> REQUIREMENT
For the entries below, report every line that includes the word "label".

[Page layout parsing data]

.....

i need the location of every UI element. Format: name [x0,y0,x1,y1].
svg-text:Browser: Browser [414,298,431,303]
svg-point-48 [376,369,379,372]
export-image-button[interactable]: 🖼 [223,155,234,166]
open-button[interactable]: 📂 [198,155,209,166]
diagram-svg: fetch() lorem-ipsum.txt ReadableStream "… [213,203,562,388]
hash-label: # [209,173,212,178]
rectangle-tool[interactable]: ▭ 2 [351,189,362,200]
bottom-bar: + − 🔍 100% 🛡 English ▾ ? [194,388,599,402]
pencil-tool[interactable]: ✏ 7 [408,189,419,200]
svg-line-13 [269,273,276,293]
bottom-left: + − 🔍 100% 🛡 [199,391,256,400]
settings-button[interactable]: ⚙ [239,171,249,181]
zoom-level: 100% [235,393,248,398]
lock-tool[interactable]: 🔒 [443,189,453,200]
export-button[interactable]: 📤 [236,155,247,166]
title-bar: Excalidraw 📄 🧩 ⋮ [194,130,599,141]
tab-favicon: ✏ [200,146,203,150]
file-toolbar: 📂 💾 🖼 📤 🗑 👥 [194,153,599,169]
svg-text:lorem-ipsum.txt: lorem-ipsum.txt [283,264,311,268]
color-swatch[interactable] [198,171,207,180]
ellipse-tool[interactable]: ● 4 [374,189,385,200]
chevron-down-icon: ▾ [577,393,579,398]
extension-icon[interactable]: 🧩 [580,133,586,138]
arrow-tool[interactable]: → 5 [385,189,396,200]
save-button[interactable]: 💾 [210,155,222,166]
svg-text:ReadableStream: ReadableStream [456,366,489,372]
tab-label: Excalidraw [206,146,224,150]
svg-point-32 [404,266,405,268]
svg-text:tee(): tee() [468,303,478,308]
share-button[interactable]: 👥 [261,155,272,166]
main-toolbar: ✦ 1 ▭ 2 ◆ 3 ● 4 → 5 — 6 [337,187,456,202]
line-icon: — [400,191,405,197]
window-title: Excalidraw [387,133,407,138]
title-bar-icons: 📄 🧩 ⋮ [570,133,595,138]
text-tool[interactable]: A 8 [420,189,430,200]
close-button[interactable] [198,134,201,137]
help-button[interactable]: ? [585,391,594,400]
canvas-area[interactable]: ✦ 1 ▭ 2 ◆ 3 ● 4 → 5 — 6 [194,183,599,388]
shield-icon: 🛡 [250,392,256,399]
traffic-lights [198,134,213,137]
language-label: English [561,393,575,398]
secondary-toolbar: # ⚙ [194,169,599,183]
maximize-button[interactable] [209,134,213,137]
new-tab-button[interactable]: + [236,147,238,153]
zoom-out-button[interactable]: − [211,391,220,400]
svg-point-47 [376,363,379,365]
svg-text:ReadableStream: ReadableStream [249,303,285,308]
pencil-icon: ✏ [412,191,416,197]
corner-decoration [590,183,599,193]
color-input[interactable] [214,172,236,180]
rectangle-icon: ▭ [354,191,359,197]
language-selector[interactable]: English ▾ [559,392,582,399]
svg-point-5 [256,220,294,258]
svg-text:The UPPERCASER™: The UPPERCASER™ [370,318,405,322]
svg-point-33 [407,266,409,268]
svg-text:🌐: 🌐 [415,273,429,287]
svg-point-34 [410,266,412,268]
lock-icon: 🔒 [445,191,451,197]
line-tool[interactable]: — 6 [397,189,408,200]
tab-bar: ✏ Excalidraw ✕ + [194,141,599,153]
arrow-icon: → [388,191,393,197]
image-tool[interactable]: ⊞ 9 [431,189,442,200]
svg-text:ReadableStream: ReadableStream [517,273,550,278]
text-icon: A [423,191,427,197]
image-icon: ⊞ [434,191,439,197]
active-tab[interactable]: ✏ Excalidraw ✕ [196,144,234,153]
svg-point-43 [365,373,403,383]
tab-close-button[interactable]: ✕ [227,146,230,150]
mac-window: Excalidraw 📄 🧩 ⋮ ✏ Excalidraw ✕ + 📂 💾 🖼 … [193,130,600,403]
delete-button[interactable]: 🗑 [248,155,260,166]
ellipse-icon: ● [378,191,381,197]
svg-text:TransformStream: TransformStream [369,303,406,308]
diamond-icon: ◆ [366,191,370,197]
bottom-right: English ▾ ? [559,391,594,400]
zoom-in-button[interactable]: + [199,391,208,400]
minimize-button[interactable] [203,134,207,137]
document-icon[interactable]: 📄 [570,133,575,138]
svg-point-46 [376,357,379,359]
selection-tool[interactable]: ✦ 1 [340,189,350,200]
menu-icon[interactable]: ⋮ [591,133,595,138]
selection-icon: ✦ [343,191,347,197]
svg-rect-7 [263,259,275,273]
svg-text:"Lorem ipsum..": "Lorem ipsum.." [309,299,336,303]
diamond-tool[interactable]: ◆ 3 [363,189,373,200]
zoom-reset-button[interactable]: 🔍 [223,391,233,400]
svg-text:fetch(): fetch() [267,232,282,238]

.....

> RESPONSE BELOW
hash-label: # [209,173,212,178]
tab-label: Excalidraw [206,146,224,150]
language-label: English [561,393,575,398]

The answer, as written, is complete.